## EXERCISE DESCRIPTION
What you return must match the entries exactly, except that the pictures are gone.

## SUPPLIED ENTRIES
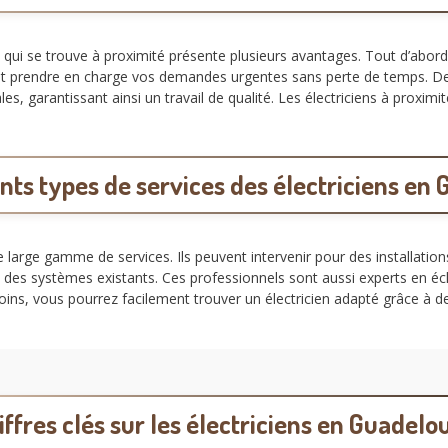
qui se trouve à proximité présente plusieurs avantages. Tout d’abord
t et prendre en charge vos demandes urgentes sans perte de temps. De
es, garantissant ainsi un travail de qualité. Les électriciens à proxim
ents types de services des électriciens en
 large gamme de services. Ils peuvent intervenir pour des installatio
des systèmes existants. Ces professionnels sont aussi experts en écl
oins, vous pourrez facilement trouver un électricien adapté grâce à
iffres clés sur les électriciens en Guadelo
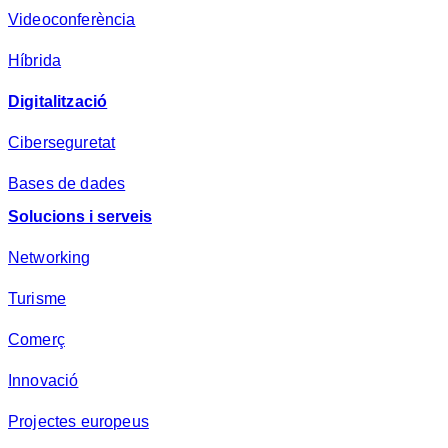
a
Videoconferència
*
Híbrida
Digitalització
Ciberseguretat
Bases de dades
Solucions i serveis
Networking
Turisme
Comerç
Innovació
Projectes europeus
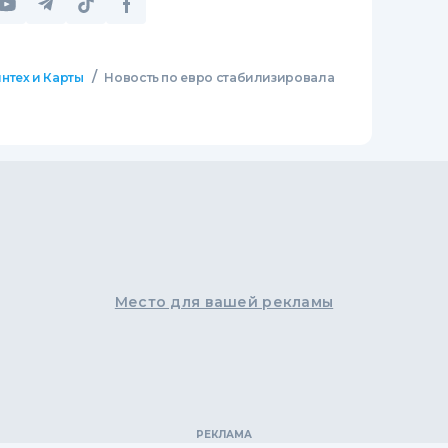
/
нтех и Карты
Новость по евро стабилизировала
Место для вашей рекламы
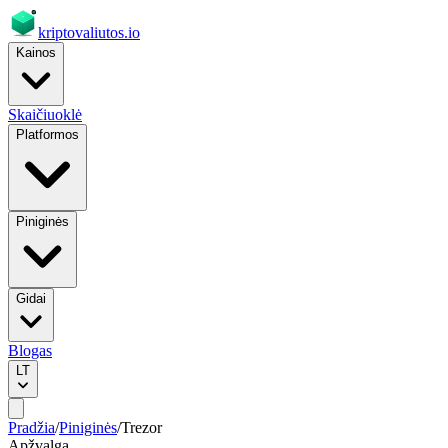
kriptovaliutos
.io
Kainos
Skaičiuoklė
Platformos
Piniginės
Gidai
Blogas
LT
Pradžia
/
Piniginės
/
Trezor
Apžvalga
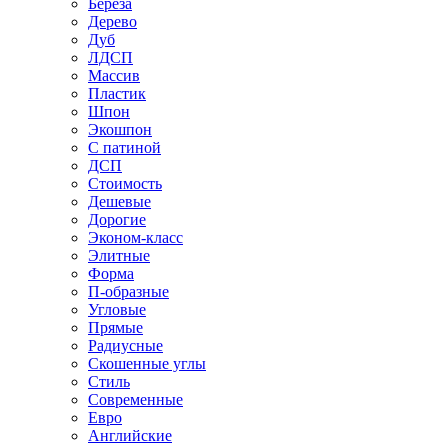
Береза
Дерево
Дуб
ЛДСП
Массив
Пластик
Шпон
Экошпон
С патиной
ДСП
Стоимость
Дешевые
Дорогие
Эконом-класс
Элитные
Форма
П-образные
Угловые
Прямые
Радиусные
Скошенные углы
Стиль
Современные
Евро
Английские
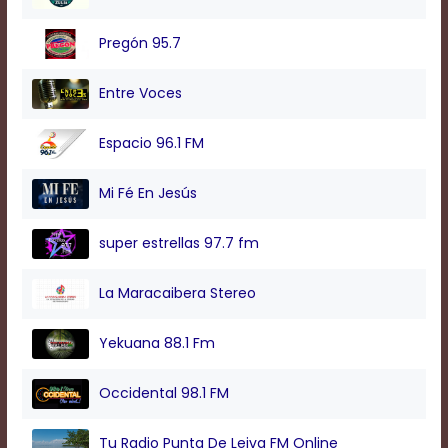
modal
window.
Pregón 95.7
Captions
Settings
Dialog
Entre Voces
Beginning
of
Espacio 96.1 FM
dialog
window.
Escape
Mi Fé En Jesús
will
cancel
super estrellas 97.7 fm
and
close
the
La Maracaibera Stereo
window.
Text
Yekuana 88.1 Fm
Color
Occidental 98.1 FM
Transparency
Tu Radio Punta De Leiva FM Online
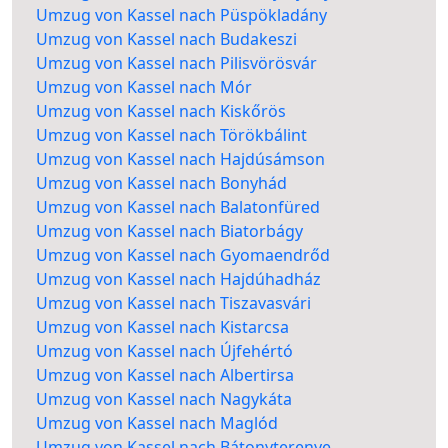
Umzug von Kassel nach Püspökladány
Umzug von Kassel nach Budakeszi
Umzug von Kassel nach Pilisvörösvár
Umzug von Kassel nach Mór
Umzug von Kassel nach Kiskőrös
Umzug von Kassel nach Törökbálint
Umzug von Kassel nach Hajdúsámson
Umzug von Kassel nach Bonyhád
Umzug von Kassel nach Balatonfüred
Umzug von Kassel nach Biatorbágy
Umzug von Kassel nach Gyomaendrőd
Umzug von Kassel nach Hajdúhadház
Umzug von Kassel nach Tiszavasvári
Umzug von Kassel nach Kistarcsa
Umzug von Kassel nach Újfehértó
Umzug von Kassel nach Albertirsa
Umzug von Kassel nach Nagykáta
Umzug von Kassel nach Maglód
Umzug von Kassel nach Bátonyterenye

## FINAL ANSWER
qui se trouve à proximité présente plusieurs avantages. Tout d’abord
t et prendre en charge vos demandes urgentes sans perte de temps. De
es, garantissant ainsi un travail de qualité. Les électriciens à proxim
ents types de services des électriciens en
 large gamme de services. Ils peuvent intervenir pour des installatio
des systèmes existants. Ces professionnels sont aussi experts en écl
oins, vous pourrez facilement trouver un électricien adapté grâce à
iffres clés sur les électriciens en Guadelo
a
Videoconferència
*
Híbrida
Digitalització
Ciberseguretat
Bases de dades
Solucions i serveis
Networking
Turisme
Comerç
Innovació
Projectes europeus
/
нтех и Карты
Новость по евро стабилизировала
Место для вашей рекламы
kriptovaliutos
.io
Kainos
Skaičiuoklė
Platformos
Piniginės
Gidai
Blogas
LT
Pradžia
/
Piniginės
/
Trezor
Apžvalga
Береза
Дерево
Дуб
ЛДСП
Массив
Пластик
Шпон
Экошпон
С патиной
ДСП
Стоимость
Дешевые
Дорогие
Эконом-класс
Элитные
Форма
П-образные
Угловые
Прямые
Радиусные
Скошенные углы
Стиль
Современные
Евро
Английские
modal
window.
Pregón 95.7
Captions
Settings
Dialog
Entre Voces
Beginning
of
Espacio 96.1 FM
dialog
window.
Escape
Mi Fé En Jesús
will
cancel
super estrellas 97.7 fm
and
close
the
La Maracaibera Stereo
window.
Text
Yekuana 88.1 Fm
Color
Occidental 98.1 FM
Transparency
Tu Radio Punta De Leiva FM Online
Umzug von Kassel nach Püspökladány
Umzug von Kassel nach Budakeszi
Umzug von Kassel nach Pilisvörösvár
Umzug von Kassel nach Mór
Umzug von Kassel nach Kiskőrös
Umzug von Kassel nach Törökbálint
Umzug von Kassel nach Hajdúsámson
Umzug von Kassel nach Bonyhád
Umzug von Kassel nach Balatonfüred
Umzug von Kassel nach Biatorbágy
Umzug von Kassel nach Gyomaendrőd
Umzug von Kassel nach Hajdúhadház
Umzug von Kassel nach Tiszavasvári
Umzug von Kassel nach Kistarcsa
Umzug von Kassel nach Újfehértó
Umzug von Kassel nach Albertirsa
Umzug von Kassel nach Nagykáta
Umzug von Kassel nach Maglód
Umzug von Kassel nach Bátonyterenye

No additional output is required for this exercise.